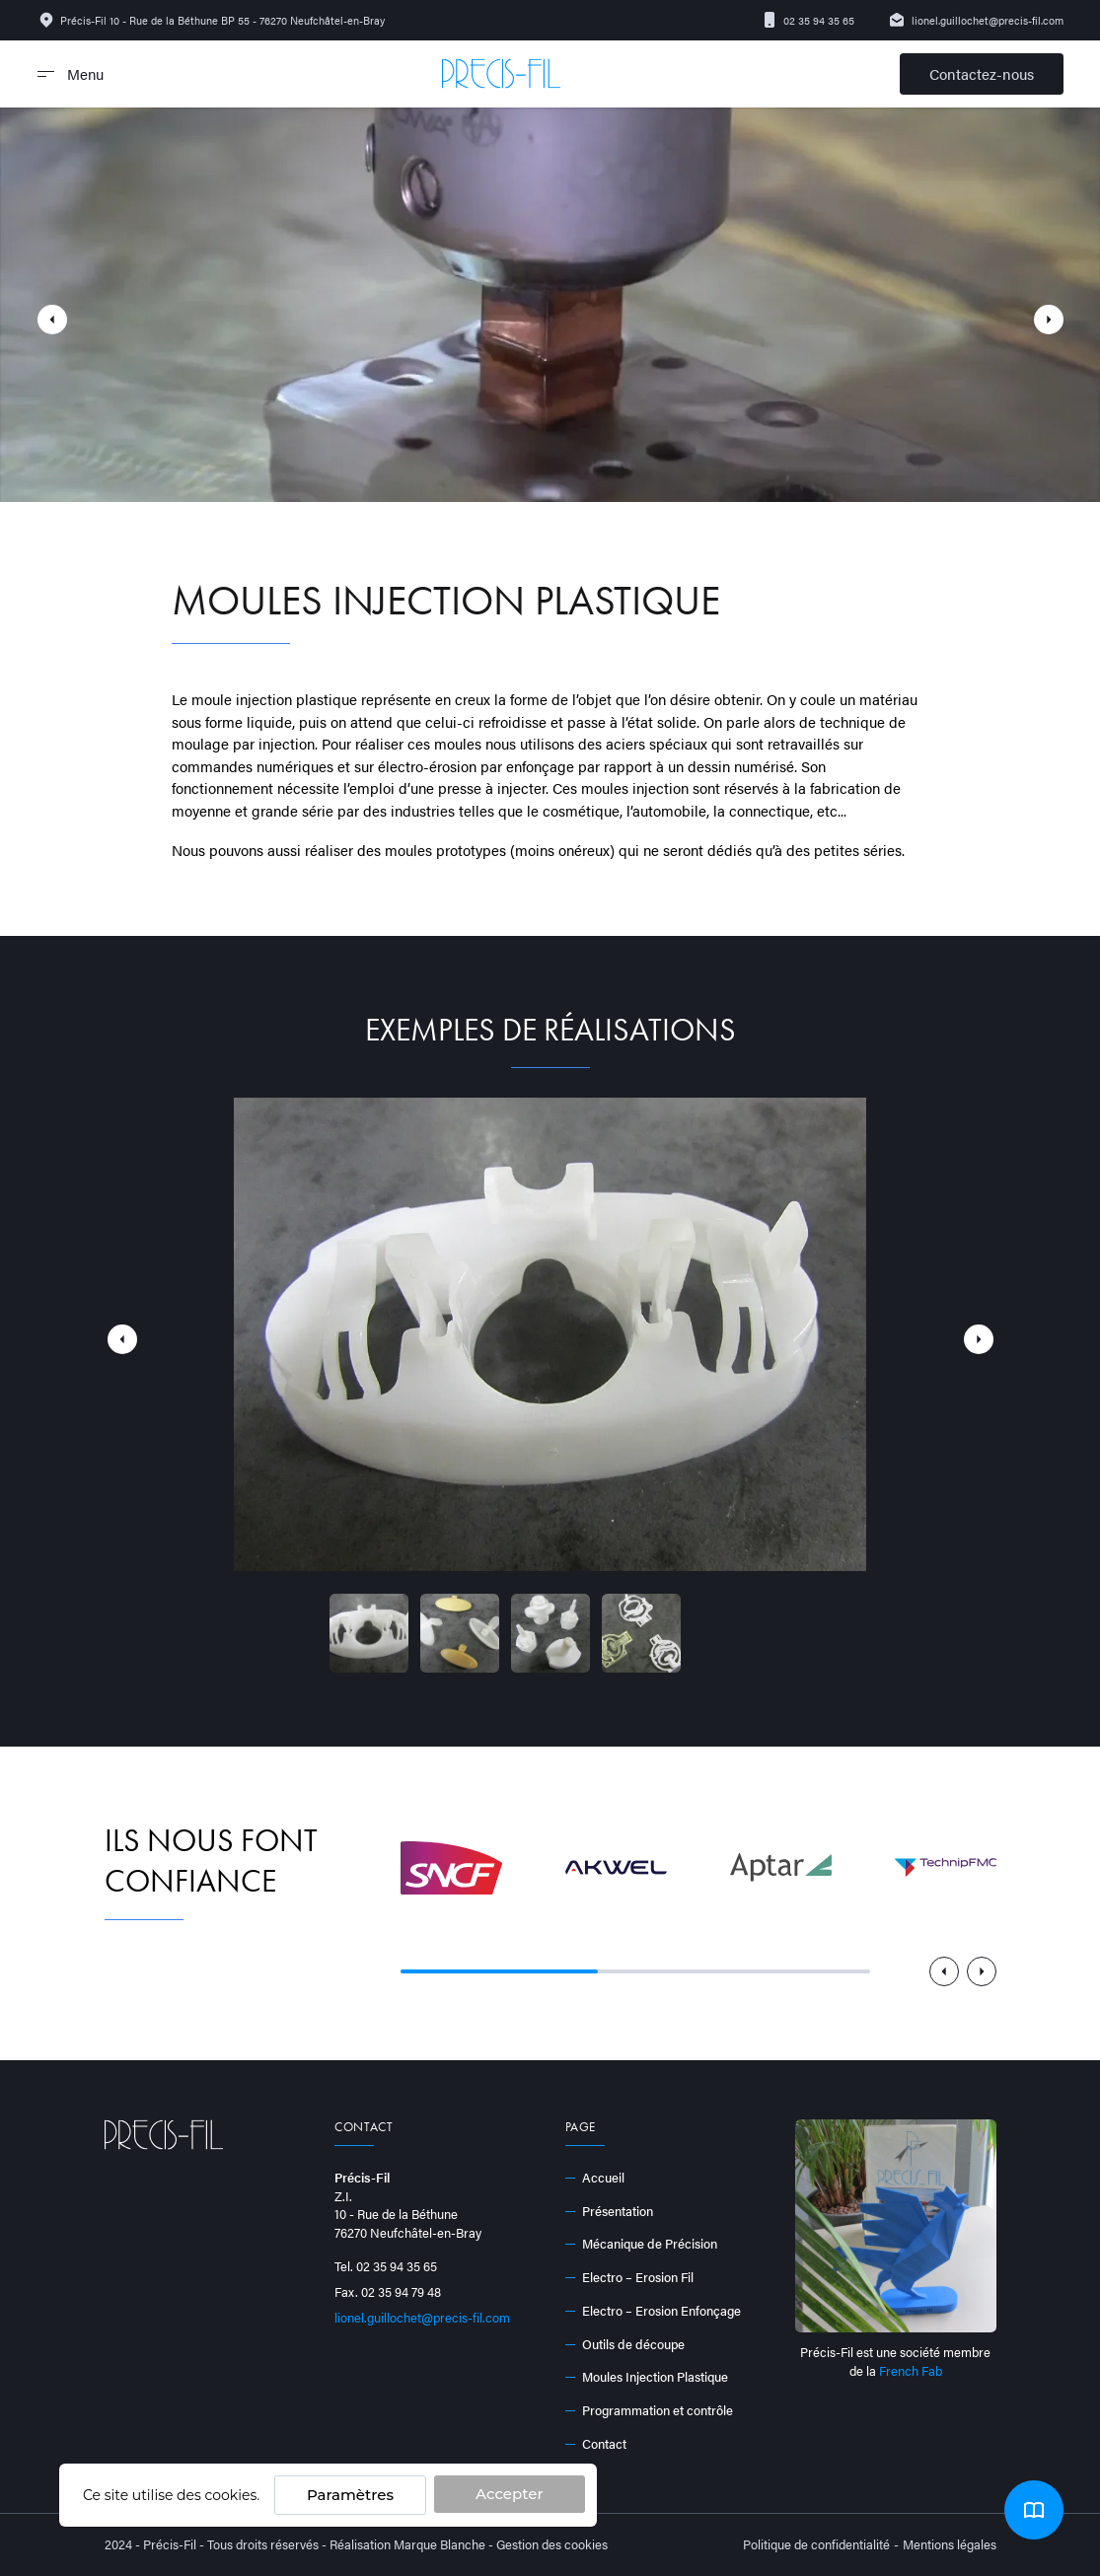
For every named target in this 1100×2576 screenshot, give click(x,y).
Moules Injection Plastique (647, 2377)
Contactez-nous (981, 73)
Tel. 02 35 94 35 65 (385, 2266)
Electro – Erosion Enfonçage (653, 2311)
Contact (596, 2444)
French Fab (910, 2370)
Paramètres (350, 2494)
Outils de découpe (625, 2344)
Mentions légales (949, 2544)
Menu (70, 73)
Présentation (609, 2211)
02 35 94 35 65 (808, 20)
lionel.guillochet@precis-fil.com (975, 20)
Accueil (595, 2177)
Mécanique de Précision (641, 2244)
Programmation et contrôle (649, 2410)
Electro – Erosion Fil (630, 2277)
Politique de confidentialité (816, 2544)
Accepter (509, 2493)
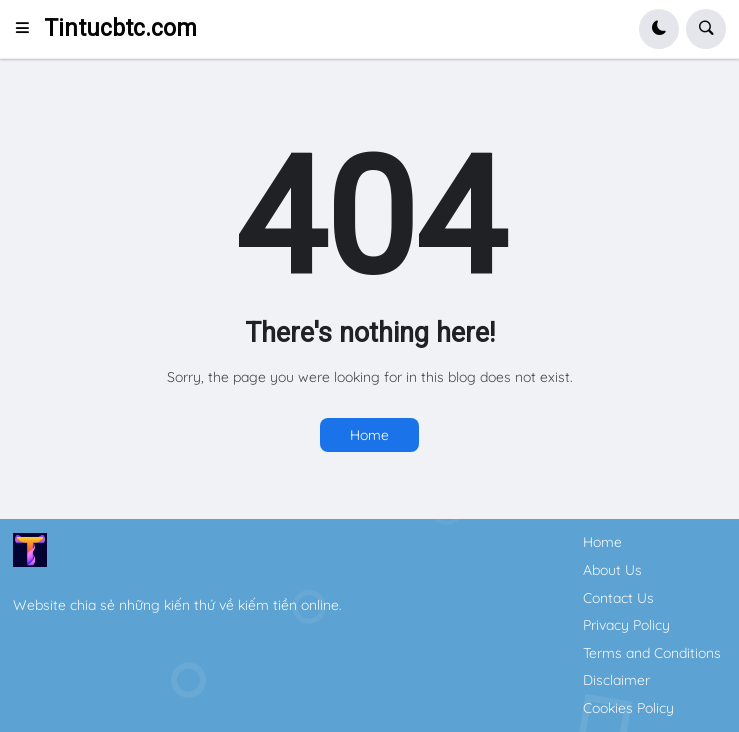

=======

▶ [WORK TO BE COMPLETED]: Word for word, return the material above, but drop the pictures.

▶ [RESULT FOR THIS EXERCISE]:
For every named target in this 1100×2576 screenshot, give click(x,y).
Moules Injection Plastique (647, 2377)
Contactez-nous (981, 73)
Tel. 02 35 94 35 65 (385, 2266)
Electro – Erosion Enfonçage (653, 2311)
Contact (596, 2444)
French Fab (910, 2370)
Paramètres (350, 2494)
Outils de découpe (625, 2344)
Mentions légales (949, 2544)
Menu (70, 73)
Présentation (609, 2211)
02 35 94 35 65 (808, 20)
lionel.guillochet@precis-fil.com (975, 20)
Accueil (595, 2177)
Mécanique de Précision (641, 2244)
Programmation et contrôle (649, 2410)
Electro – Erosion Fil (630, 2277)
Politique de confidentialité (816, 2544)
Accepter (509, 2493)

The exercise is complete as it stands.